1.1 O MUNDO DE SOFIA COPPOLA

1.1.3 A aposta no hibridismo e na multiplicidade

1.1.3.2 Intenções de provocação

O cinema de Coppola está repleto de referências e citações de outras obras artísticas. Em As virgens suicidas existem alusões à pintura impressionista, especialmente aos trabalhos de Claude Monet, no tipo de imagem que se captura das irmãs Lisbon em várias sequências. Isso pela tentativa de imprimir o momento, e pelas qualidades naturalistas que pretendem guardar o movimento, o fugaz. Fica mais clara aquela alusão, quando um dos planos dessas sequências mostra o diário de vida de Cecília, a mais nova das Lisbon, e nele está escrito “Claude Monet (1840 – 1926)”, pertencente à realidade.

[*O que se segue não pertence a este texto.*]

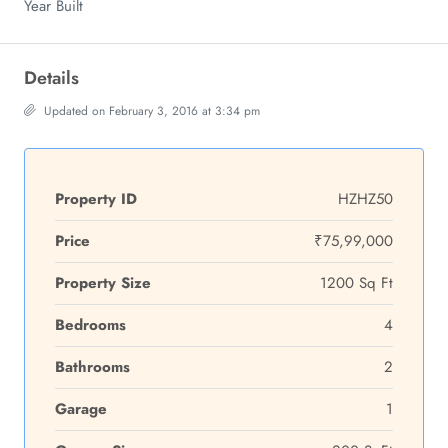
Year Built
Details
Updated on February 3, 2016 at 3:34 pm
Property ID
HZHZ50
Price
₹75,99,000
Property Size
1200 Sq Ft
Bedrooms
4
Bathrooms
2
Garage
1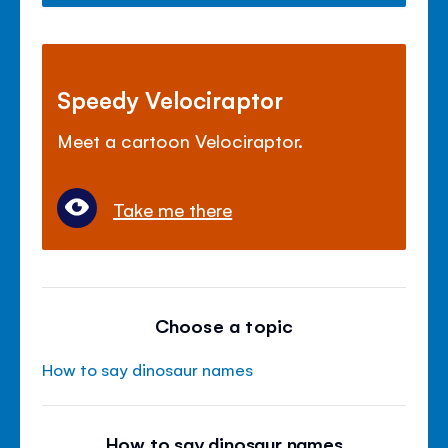
Speedy Velociraptor
Meet a cartoon Velociraptor.
Take me there
Choose a topic
How to say dinosaur names
How to say dinosaur names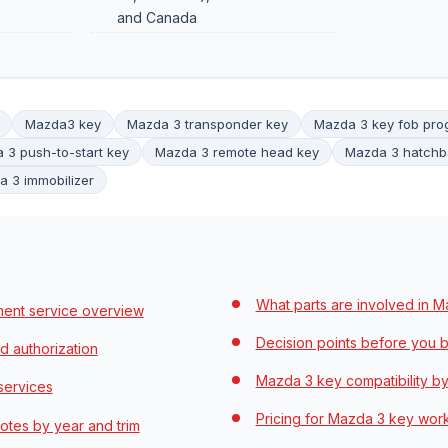
and Canada
Mazda3 key
Mazda 3 transponder key
Mazda 3 key fob pr
 3 push-to-start key
Mazda 3 remote head key
Mazda 3 hatchb
 3 immobilizer
What parts are involved in 
ent service overview
Decision points before you b
d authorization
Mazda 3 key compatibility by
services
Pricing for Mazda 3 key wor
tes by year and trim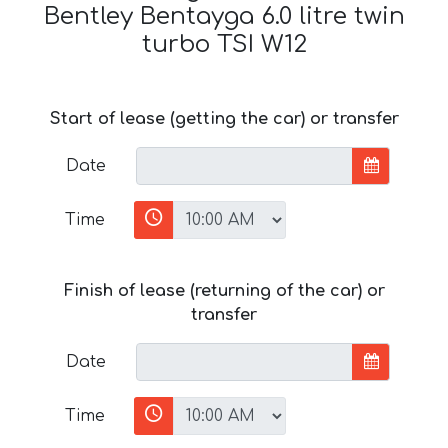
Bentley Bentayga 6.0 litre twin
turbo TSI W12
Start of lease (getting the car) or transfer
Date
Time
Finish of lease (returning of the car) or
transfer
Date
Time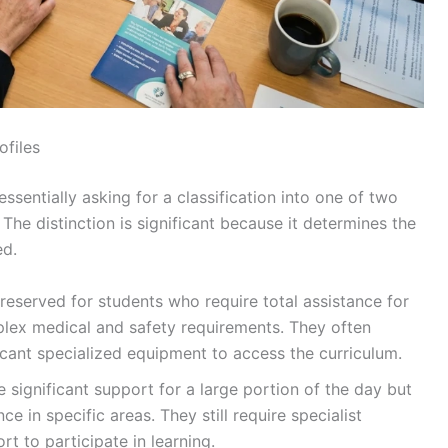
ofiles
ssentially asking for a classification into one of two
he distinction is significant because it determines the
ed.
reserved for students who require total assistance for
lex medical and safety requirements. They often
icant specialized equipment to access the curriculum.
 significant support for a large portion of the day but
 in specific areas. They still require specialist
t to participate in learning.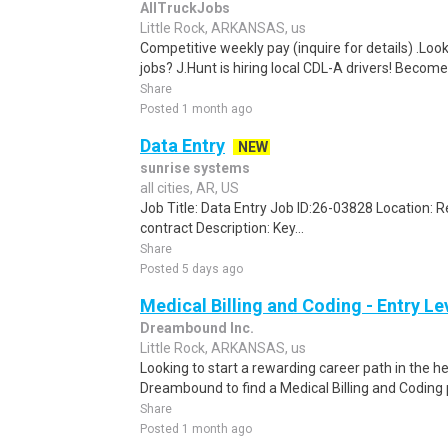
AllTruckJobs
Little Rock, ARKANSAS, us
Competitive weekly pay (inquire for details) .Look
jobs? J.Hunt is hiring local CDL-A drivers! Become
Share
Posted 1 month ago
Data Entry
NEW
sunrise systems
all cities, AR, US
Job Title: Data Entry Job ID:26-03828 Location:
contract Description: Key...
Share
Posted 5 days ago
Medical Billing and Coding - Entry L
Dreambound Inc.
Little Rock, ARKANSAS, us
Looking to start a rewarding career path in the h
Dreambound to find a Medical Billing and Coding 
Share
Posted 1 month ago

Seguindo com as referências de pinturas, existe um plano que remete à As senhoritas de Avignon, (Demoiselles d’ Avignon, 1907), de Pablo Picasso, e que se encontra em The Museum of Modern Art (MoMA) em Nova York. O quadro marca o momento para falar do cubismo, que rompe com os realismos e o ideal existente sobre o corpo feminino, considerada a primeira tela que desbarata os valores estabelecidos na arte, pelo qual é reconhecido como o fundador da arte moderna. A composição da obra, assim como as formas e os ângulos daquelas cinco mulheres, que seriam prostitutas, adquire especial semelhança com o plano de Coppola, na sequência em que as garotas são castigadas e ficam reclusas em casa, por decisão da mãe e são visitadas por um sacerdote.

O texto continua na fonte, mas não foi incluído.